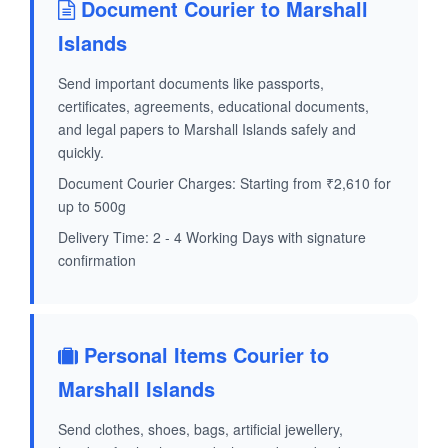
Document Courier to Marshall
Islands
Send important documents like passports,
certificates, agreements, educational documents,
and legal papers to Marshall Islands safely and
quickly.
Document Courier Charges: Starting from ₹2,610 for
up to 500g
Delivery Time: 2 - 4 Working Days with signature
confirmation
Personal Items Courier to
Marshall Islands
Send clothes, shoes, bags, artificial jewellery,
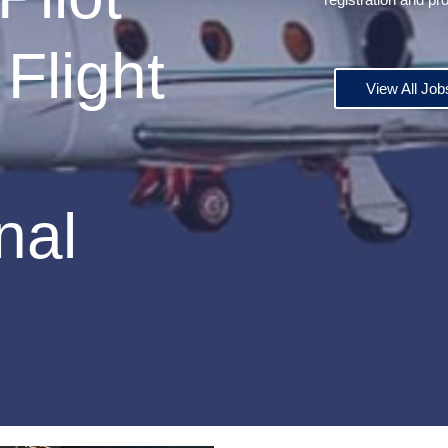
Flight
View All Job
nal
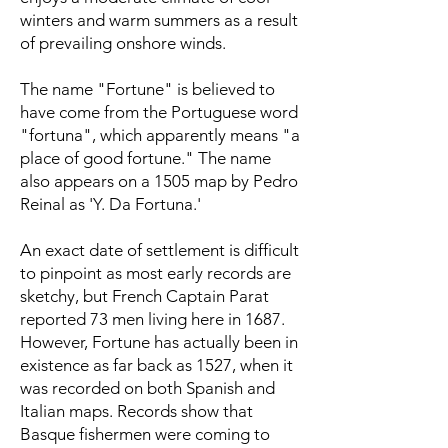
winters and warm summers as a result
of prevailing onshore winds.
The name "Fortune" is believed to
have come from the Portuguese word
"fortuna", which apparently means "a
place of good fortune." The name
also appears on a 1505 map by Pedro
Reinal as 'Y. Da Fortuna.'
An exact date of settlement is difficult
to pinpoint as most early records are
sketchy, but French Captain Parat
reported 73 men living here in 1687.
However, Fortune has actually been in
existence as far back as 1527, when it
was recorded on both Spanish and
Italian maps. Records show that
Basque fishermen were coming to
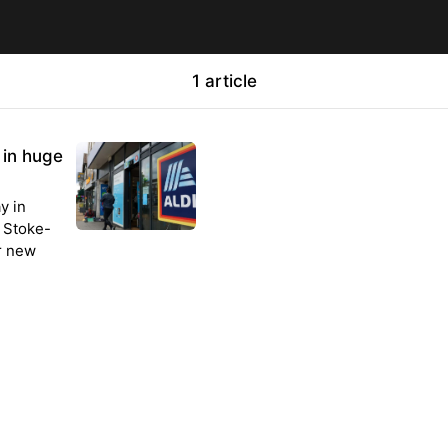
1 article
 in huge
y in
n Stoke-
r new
● ● ● ●
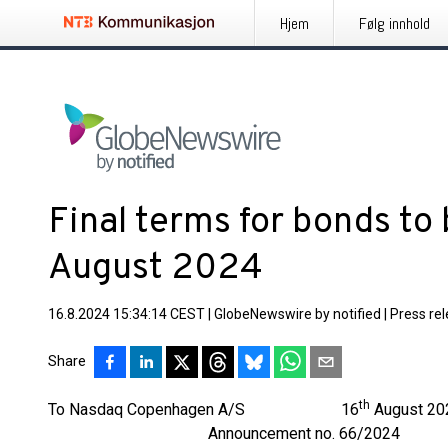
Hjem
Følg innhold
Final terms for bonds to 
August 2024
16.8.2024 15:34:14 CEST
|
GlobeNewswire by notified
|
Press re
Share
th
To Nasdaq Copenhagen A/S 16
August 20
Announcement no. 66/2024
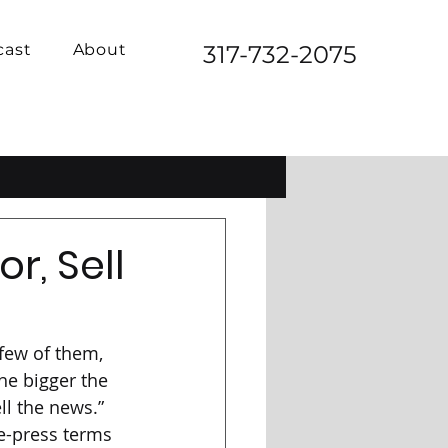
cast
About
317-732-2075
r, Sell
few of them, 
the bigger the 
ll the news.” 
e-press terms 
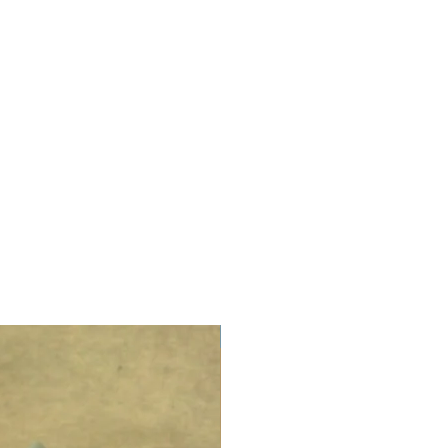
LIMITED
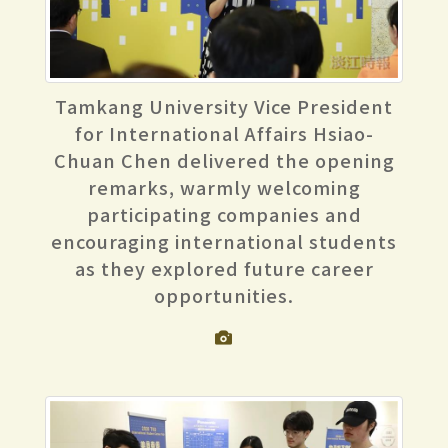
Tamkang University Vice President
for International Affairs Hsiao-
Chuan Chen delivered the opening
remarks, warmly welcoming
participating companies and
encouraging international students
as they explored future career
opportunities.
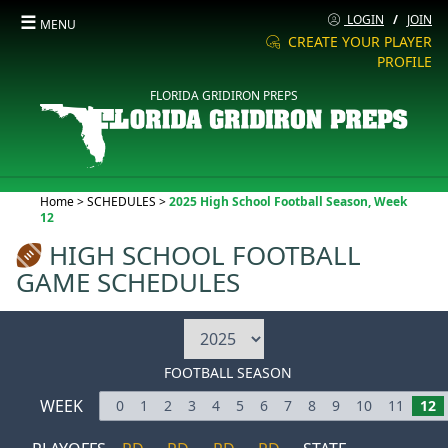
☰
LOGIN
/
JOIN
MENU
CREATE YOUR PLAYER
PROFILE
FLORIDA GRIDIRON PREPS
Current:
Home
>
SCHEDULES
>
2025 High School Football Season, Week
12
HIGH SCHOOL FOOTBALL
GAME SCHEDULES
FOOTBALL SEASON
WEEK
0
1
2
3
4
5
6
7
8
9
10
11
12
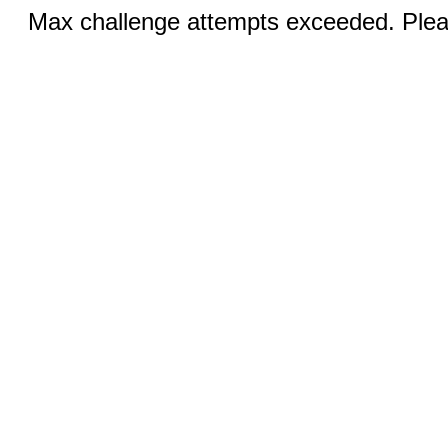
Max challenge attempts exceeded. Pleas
● ● ● ●
— Your goal —
Look back at the data above, then output exactly the lines from the line holding "Send important documents" up to and including the line holding "An exact date of settlement is difficult". Leave out the pictures.

— Result —
Send important documents like passports,
certificates, agreements, educational documents,
and legal papers to Marshall Islands safely and
quickly.
Document Courier Charges: Starting from ₹2,610 for
up to 500g
Delivery Time: 2 - 4 Working Days with signature
confirmation
Personal Items Courier to
Marshall Islands
Send clothes, shoes, bags, artificial jewellery,
Flight
View All Job
nal
winters and warm summers as a result
of prevailing onshore winds.
The name "Fortune" is believed to
have come from the Portuguese word
"fortuna", which apparently means "a
place of good fortune." The name
also appears on a 1505 map by Pedro
Reinal as 'Y. Da Fortuna.'
An exact date of settlement is difficult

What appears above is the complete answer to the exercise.